Alessandro: Ora potrei dire una roba che sembra così…ma un po’ io me l’aspettavo. Perché guardando anche le altre audition, i concorrenti, a parte alcuni nomi tra cui quelli che sono arrivati adesso ai live, vedevamo che il livello non era al massimo come ci aspettavamo. Non era altissimo. […] Dopo le audition abbiamo avuto tanti commenti negativi quanti positivi, perché abbiamo portato un brano nostro, ce la siamo rischiata. È un brano che purtroppo, anche se non è assolutamente la nostra volontà, può risultare divisivo. Ci sono state abbastanza critiche che non ci hanno portato giù, perché noi aspettavamo che uscissero i bootcamp per dire ‘Ok, tra poco scoprirete quello che siamo realmente.’ Perché è difficile far capire l’identità di un’artista con un brano solo di due minuti. […] È stato molto bello vedere tutti quei complimenti che prima ricevevi da quei 5-6 amici di provincia, vedere che su X c’erano delle persone dalla tua parte e ci credi un po’ di più.
Paco: Alla fine abbiamo avuto un sacco di commenti positivi, anche quando siamo usciti. E’ la cosa che un po’ ci rincuora, siamo usciti non avendo effettivamente critiche ne dai giudici ne troppo dal pubblico. […] È stato bello sentire il supporto di tante persone, io personalmente non sono una persona che smanetta troppo sui social.
Alessandro: Lui ha visto quello che io gli mandavano, facevo gli screen e gli mandavo solo le cose belle. Tranne il meme che somiglio a Damiano dei Maneskin.
In tanti ormai somigliano a Damiano David [ndr, si tratta di una gag molto diffusa sui social]Sarà stato il cappello.
Alessandro: Sì il cappello. I capelli, il naso, il capello e gli orecchini. Le persone credono che io ho cercato di emularlo, ma non c’entriamo nulla come prodotto artistico, come sound e in realtà neanche troppo come identità. Poi adesso, per fortuna, Damiano David ci ha fatto il piacere di farsi la pelata quindi…Però no, il cappello me lo sono sempre messo.
Perché avete convito X ma non Instagram? Alla fine su Instagram è stata data la possibilità di ripescarvi ma così non è stato.
Alessandro: I commenti positivi ci sono stati anche su Instagram, soprattutto per messaggio privato. Sono stati veramente tanti, credo quasi quanto su Twitter. Però ci sono stati tanti commenti anche per Anna, Alice e Gli Astromare. Noi rispetto a loro a livello di follower stavamo più basso.

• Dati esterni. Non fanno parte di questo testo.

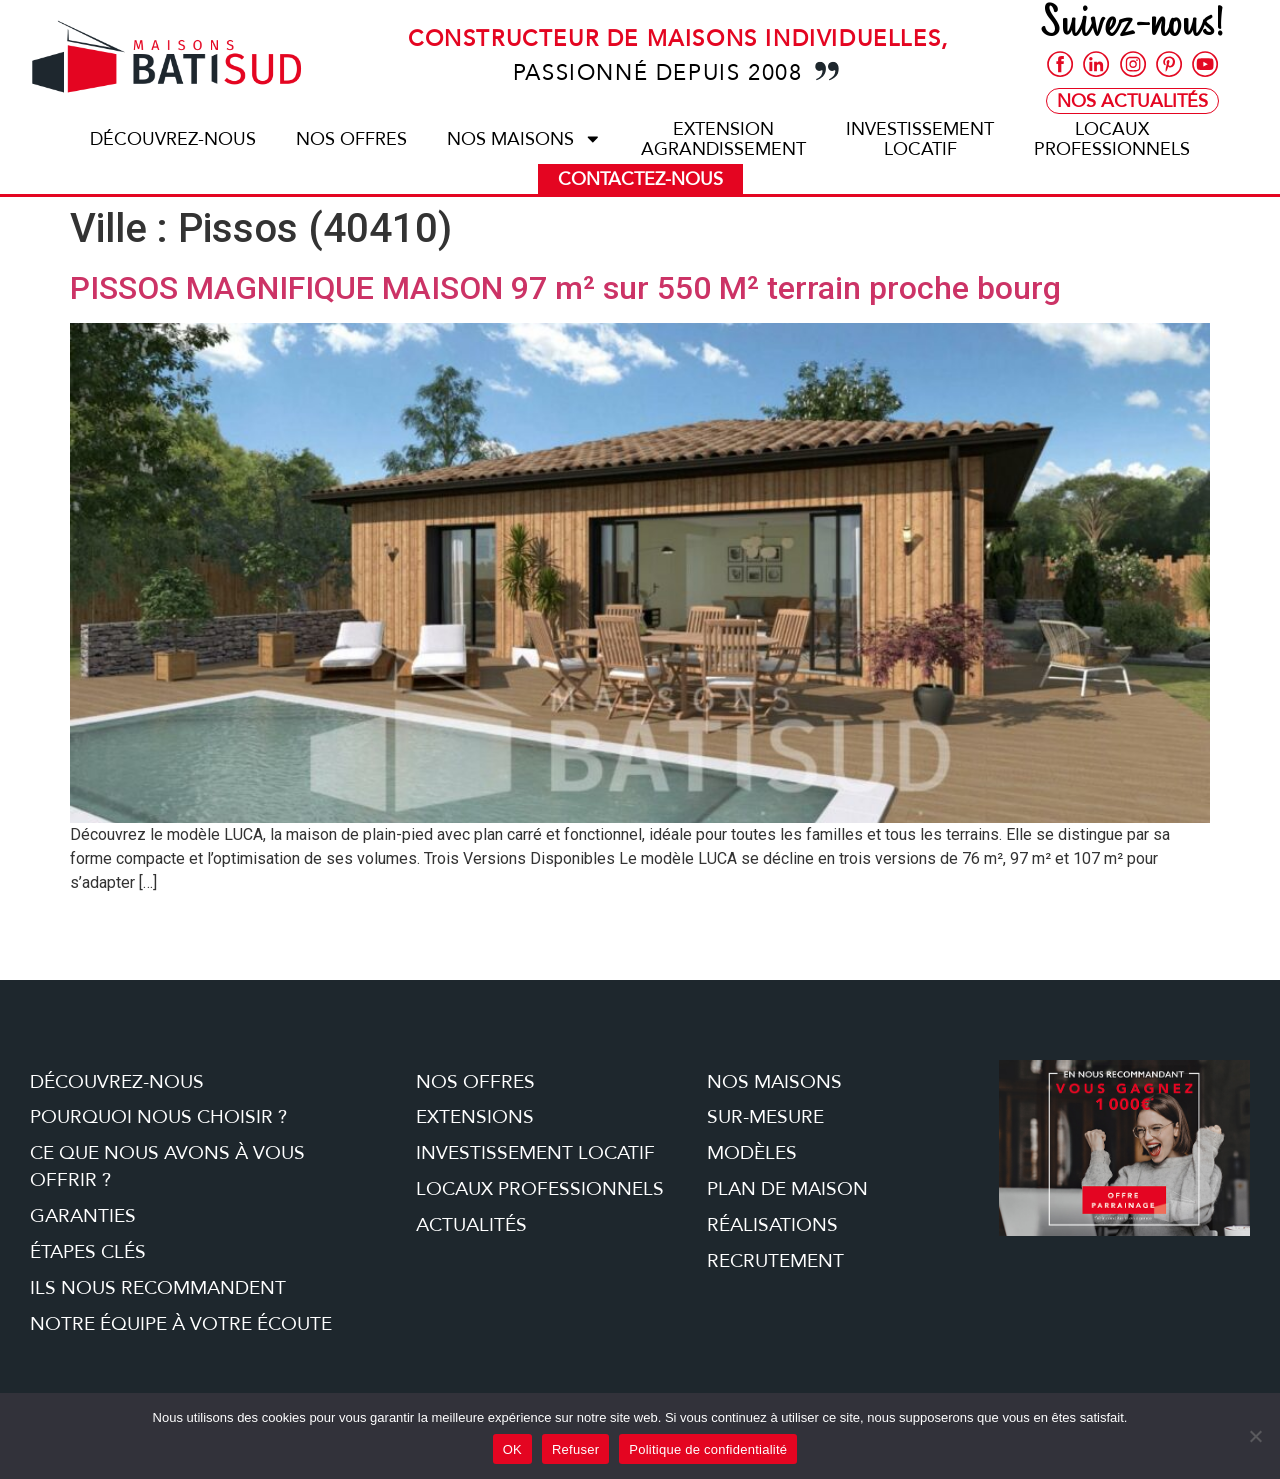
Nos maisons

Paco: Su Twitter chi andava a commentare X-Factor seguiva il programma, su Instagram non necessariamente seguiva il programma, perché magari erano amici o follower. Quindi su Twitter non c’è il discorso chi ha più follower viene commentato meglio o di più. Li chi guarda il programma ha una sua idea e non c’era la discriminante dei follower. Su Instagram c’è stata, perché è normale che chi ha una pagina da 60.000 seguaci per forza di cose avrà più gente che vota.
La ragazza di Zecca esiste? C’è stato veramente quel momento alla manifestazione?

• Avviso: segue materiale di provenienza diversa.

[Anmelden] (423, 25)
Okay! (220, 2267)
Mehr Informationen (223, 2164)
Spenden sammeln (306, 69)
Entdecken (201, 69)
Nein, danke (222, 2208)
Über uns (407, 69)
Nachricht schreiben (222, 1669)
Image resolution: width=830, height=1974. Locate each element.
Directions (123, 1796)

Alessandro: È successo tante volte e non è successo mai. Zecca non è una sola, sono tante. Io in quel periodo non ero fidanzato, non ero innamorato. Quando ho scritto quella canzone era da poco che avevo conosciuto quel mondo che viene descritto dentro Zecca, ero affascianto così tanto da quel mondo che ho creato quella storia e quella persona. Pensavo a delle ragazze, ma non era perché era una richiesta, una cosa diretta che io volevo mandare a qualcuno. Ma quelle ragazze mi hanno riportato quest’idea di questo personaggio. Se ci penso adesso le ragazze che mi fanno innamorare, con cui riesco a condividere qualcosa effettivamente sono proprio come è stata descritta.
Paco: Effettivamente è proprio la forza di Zecca. Il fatto che parli di quel tipo di persona, di quel tipo di ambiente. Senza troppi riferimenti specifici a quella persona singola, ma a quel tipo, a quel mondo, ha permesso alle persone di riconoscersi ed effettivamente di ritrovarsi.